▶ [Data extracts]
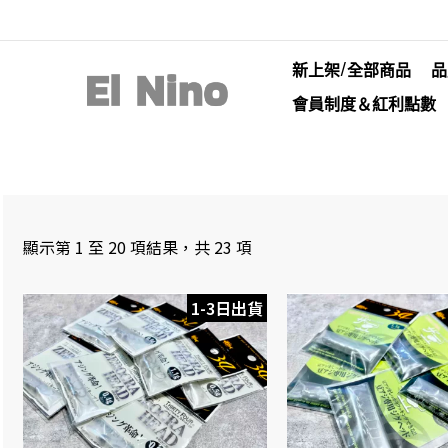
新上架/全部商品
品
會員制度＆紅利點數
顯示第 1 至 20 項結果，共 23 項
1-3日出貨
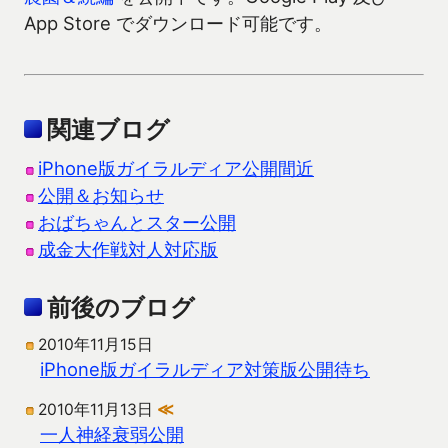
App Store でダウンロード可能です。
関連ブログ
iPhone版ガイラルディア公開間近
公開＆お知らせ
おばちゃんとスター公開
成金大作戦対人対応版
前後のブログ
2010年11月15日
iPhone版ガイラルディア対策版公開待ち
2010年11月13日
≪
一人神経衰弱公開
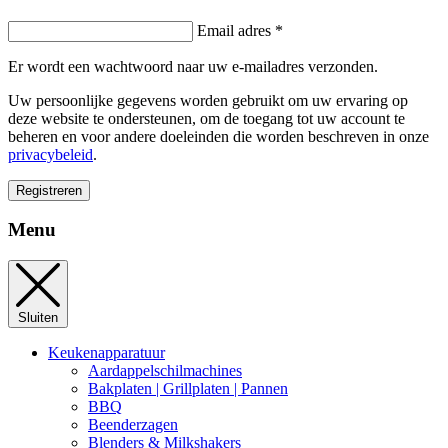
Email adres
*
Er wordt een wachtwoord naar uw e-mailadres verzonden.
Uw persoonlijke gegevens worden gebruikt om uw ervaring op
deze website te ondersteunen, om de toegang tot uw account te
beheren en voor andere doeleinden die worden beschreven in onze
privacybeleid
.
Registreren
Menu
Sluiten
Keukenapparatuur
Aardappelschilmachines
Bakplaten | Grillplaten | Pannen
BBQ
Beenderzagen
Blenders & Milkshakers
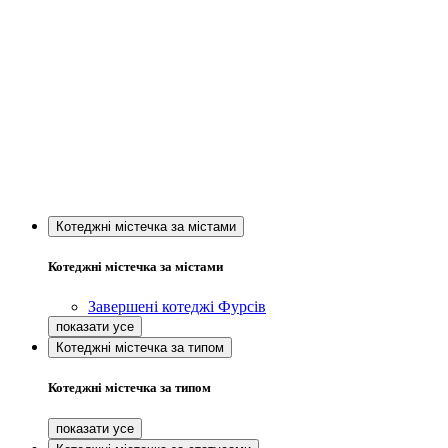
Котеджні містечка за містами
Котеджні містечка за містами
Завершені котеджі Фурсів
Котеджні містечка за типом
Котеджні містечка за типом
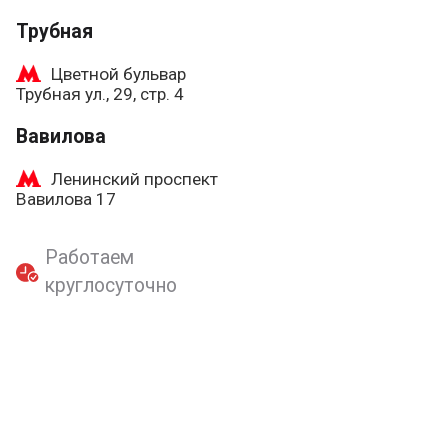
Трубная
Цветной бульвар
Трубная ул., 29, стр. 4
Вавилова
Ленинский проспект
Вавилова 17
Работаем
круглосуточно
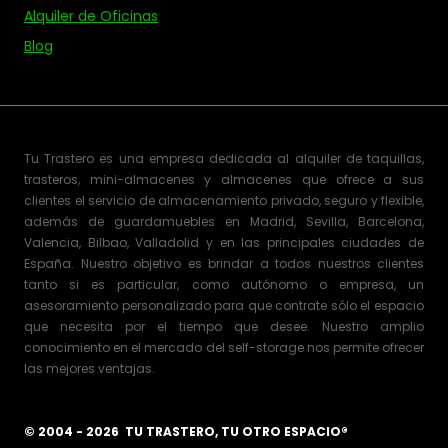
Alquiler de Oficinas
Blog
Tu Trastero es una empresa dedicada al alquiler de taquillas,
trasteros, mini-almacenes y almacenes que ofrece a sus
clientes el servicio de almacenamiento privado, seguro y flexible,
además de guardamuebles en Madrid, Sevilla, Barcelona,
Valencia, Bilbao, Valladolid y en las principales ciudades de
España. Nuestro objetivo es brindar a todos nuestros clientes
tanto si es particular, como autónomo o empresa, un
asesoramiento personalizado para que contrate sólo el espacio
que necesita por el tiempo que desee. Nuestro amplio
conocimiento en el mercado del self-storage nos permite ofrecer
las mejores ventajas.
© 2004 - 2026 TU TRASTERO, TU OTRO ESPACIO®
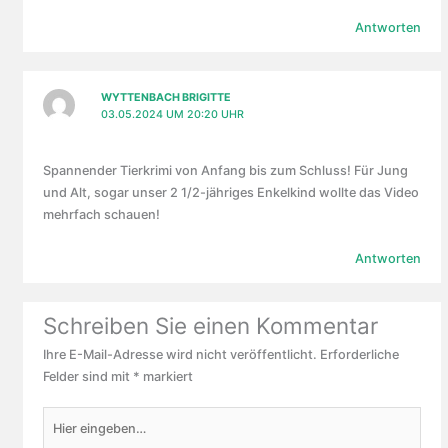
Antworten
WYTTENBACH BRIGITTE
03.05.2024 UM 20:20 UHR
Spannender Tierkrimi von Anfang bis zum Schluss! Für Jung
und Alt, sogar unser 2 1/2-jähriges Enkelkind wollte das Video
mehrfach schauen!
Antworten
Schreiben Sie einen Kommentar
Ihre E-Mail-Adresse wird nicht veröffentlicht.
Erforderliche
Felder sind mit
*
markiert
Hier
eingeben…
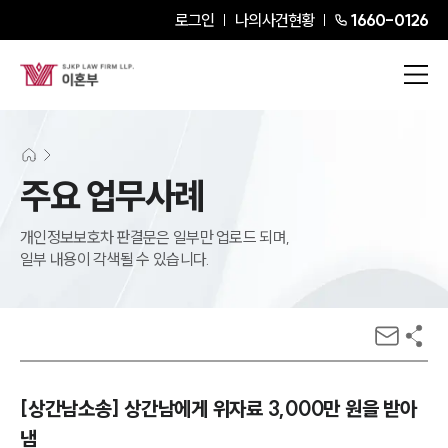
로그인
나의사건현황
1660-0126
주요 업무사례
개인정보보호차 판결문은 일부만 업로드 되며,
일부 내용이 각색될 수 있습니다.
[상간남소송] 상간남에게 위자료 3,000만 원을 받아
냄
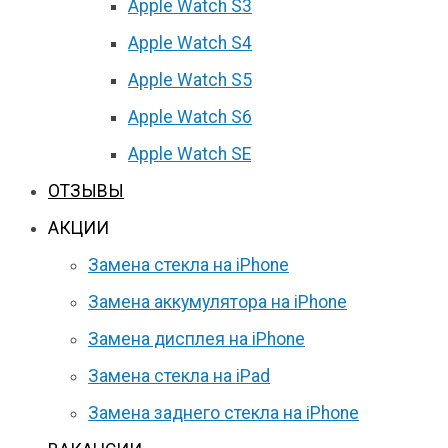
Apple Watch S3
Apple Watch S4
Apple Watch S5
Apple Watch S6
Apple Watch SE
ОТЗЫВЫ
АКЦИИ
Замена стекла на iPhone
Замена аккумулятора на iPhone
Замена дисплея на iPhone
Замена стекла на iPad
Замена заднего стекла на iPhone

▶ [What the task requires]
The finished copy should match the data above word for word and contain no pictures.

▶ [Result of the exercise]
新上架/全部商品
品
會員制度＆紅利點數
顯示第 1 至 20 項結果，共 23 項
1-3日出貨
App Store でダウンロード可能です。
関連ブログ
iPhone版ガイラルディア公開間近
公開＆お知らせ
おばちゃんとスター公開
成金大作戦対人対応版
前後のブログ
2010年11月15日
iPhone版ガイラルディア対策版公開待ち
2010年11月13日
≪
一人神経衰弱公開
Email adres
*
Er wordt een wachtwoord naar uw e-mailadres verzonden.
Uw persoonlijke gegevens worden gebruikt om uw ervaring op
deze website te ondersteunen, om de toegang tot uw account te
beheren en voor andere doeleinden die worden beschreven in onze
privacybeleid
.
Registreren
Menu
Sluiten
Keukenapparatuur
Aardappelschilmachines
Bakplaten | Grillplaten | Pannen
BBQ
Beenderzagen
Blenders & Milkshakers
Котеджні містечка за містами
Котеджні містечка за містами
Завершені котеджі Фурсів
Котеджні містечка за типом
Котеджні містечка за типом
Трубная
Цветной бульвар
Трубная ул., 29, стр. 4
Вавилова
Ленинский проспект
Вавилова 17
Работаем
круглосуточно
Alquiler de Oficinas
Blog
Tu Trastero es una empresa dedicada al alquiler de taquillas,
trasteros, mini-almacenes y almacenes que ofrece a sus
clientes el servicio de almacenamiento privado, seguro y flexible,
además de guardamuebles en Madrid, Sevilla, Barcelona,
Valencia, Bilbao, Valladolid y en las principales ciudades de
España. Nuestro objetivo es brindar a todos nuestros clientes
tanto si es particular, como autónomo o empresa, un
asesoramiento personalizado para que contrate sólo el espacio
que necesita por el tiempo que desee. Nuestro amplio
conocimiento en el mercado del self-storage nos permite ofrecer
las mejores ventajas.
© 2004 - 2026 TU TRASTERO, TU OTRO ESPACIO®
Antworten
WYTTENBACH BRIGITTE
03.05.2024 UM 20:20 UHR
Spannender Tierkrimi von Anfang bis zum Schluss! Für Jung
und Alt, sogar unser 2 1/2-jähriges Enkelkind wollte das Video
mehrfach schauen!
Antworten
Schreiben Sie einen Kommentar
Ihre E-Mail-Adresse wird nicht veröffentlicht.
Erforderliche
Felder sind mit
*
markiert
Hier
eingeben…
로그인
나의사건현황
1660-0126
주요 업무사례
개인정보보호차 판결문은 일부만 업로드 되며,
일부 내용이 각색될 수 있습니다.
[상간남소송] 상간남에게 위자료 3,000만 원을 받아
냄
Apple Watch S3
Apple Watch S4
Apple Watch S5
Apple Watch S6
Apple Watch SE
ОТЗЫВЫ
АКЦИИ
Замена стекла на iPhone
Замена аккумулятора на iPhone
Замена дисплея на iPhone
Замена стекла на iPad
Замена заднего стекла на iPhone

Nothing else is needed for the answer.